======== Records

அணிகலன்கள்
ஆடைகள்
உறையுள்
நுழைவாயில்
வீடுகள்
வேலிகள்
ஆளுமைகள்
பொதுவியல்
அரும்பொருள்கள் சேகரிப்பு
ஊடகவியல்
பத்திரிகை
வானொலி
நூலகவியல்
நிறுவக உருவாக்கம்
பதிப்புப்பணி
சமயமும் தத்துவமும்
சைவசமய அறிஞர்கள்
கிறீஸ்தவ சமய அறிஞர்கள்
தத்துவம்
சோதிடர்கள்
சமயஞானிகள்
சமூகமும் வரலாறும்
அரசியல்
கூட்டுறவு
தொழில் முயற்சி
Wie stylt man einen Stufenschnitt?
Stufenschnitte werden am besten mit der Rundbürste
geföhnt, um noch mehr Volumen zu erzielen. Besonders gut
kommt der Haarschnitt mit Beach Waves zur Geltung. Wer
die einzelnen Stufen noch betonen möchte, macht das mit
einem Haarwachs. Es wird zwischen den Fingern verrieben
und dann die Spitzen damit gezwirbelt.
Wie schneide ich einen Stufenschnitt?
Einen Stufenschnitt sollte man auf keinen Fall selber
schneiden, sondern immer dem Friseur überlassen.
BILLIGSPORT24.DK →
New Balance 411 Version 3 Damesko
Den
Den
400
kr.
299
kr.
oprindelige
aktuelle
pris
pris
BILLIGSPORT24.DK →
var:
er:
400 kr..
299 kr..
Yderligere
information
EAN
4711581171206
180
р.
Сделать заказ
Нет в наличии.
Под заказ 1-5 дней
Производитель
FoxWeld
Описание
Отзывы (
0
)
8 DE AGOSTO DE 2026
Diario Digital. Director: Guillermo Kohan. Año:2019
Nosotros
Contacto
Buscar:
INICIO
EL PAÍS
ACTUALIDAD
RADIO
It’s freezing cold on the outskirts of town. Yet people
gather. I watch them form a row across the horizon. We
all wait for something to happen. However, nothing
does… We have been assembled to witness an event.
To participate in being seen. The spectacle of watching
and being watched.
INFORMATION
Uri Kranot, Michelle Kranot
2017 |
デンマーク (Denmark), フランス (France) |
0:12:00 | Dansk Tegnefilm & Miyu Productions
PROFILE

================

What is being asked: Could you please repeat the data exactly as given?

Answer box:
அணிகலன்கள்
ஆடைகள்
உறையுள்
நுழைவாயில்
வீடுகள்
வேலிகள்
ஆளுமைகள்
பொதுவியல்
அரும்பொருள்கள் சேகரிப்பு
ஊடகவியல்
பத்திரிகை
வானொலி
நூலகவியல்
நிறுவக உருவாக்கம்
பதிப்புப்பணி
சமயமும் தத்துவமும்
சைவசமய அறிஞர்கள்
கிறீஸ்தவ சமய அறிஞர்கள்
தத்துவம்
சோதிடர்கள்
சமயஞானிகள்
சமூகமும் வரலாறும்
அரசியல்
கூட்டுறவு
தொழில் முயற்சி
Wie stylt man einen Stufenschnitt?
Stufenschnitte werden am besten mit der Rundbürste
geföhnt, um noch mehr Volumen zu erzielen. Besonders gut
kommt der Haarschnitt mit Beach Waves zur Geltung. Wer
die einzelnen Stufen noch betonen möchte, macht das mit
einem Haarwachs. Es wird zwischen den Fingern verrieben
und dann die Spitzen damit gezwirbelt.
Wie schneide ich einen Stufenschnitt?
Einen Stufenschnitt sollte man auf keinen Fall selber
schneiden, sondern immer dem Friseur überlassen.
BILLIGSPORT24.DK →
New Balance 411 Version 3 Damesko
Den
Den
400
kr.
299
kr.
oprindelige
aktuelle
pris
pris
BILLIGSPORT24.DK →
var:
er:
400 kr..
299 kr..
Yderligere
information
EAN
4711581171206
180
р.
Сделать заказ
Нет в наличии.
Под заказ 1-5 дней
Производитель
FoxWeld
Описание
Отзывы (
0
)
8 DE AGOSTO DE 2026
Diario Digital. Director: Guillermo Kohan. Año:2019
Nosotros
Contacto
Buscar:
INICIO
EL PAÍS
ACTUALIDAD
RADIO
It’s freezing cold on the outskirts of town. Yet people
gather. I watch them form a row across the horizon. We
all wait for something to happen. However, nothing
does… We have been assembled to witness an event.
To participate in being seen. The spectacle of watching
and being watched.
INFORMATION
Uri Kranot, Michelle Kranot
2017 |
デンマーク (Denmark), フランス (France) |
0:12:00 | Dansk Tegnefilm & Miyu Productions
PROFILE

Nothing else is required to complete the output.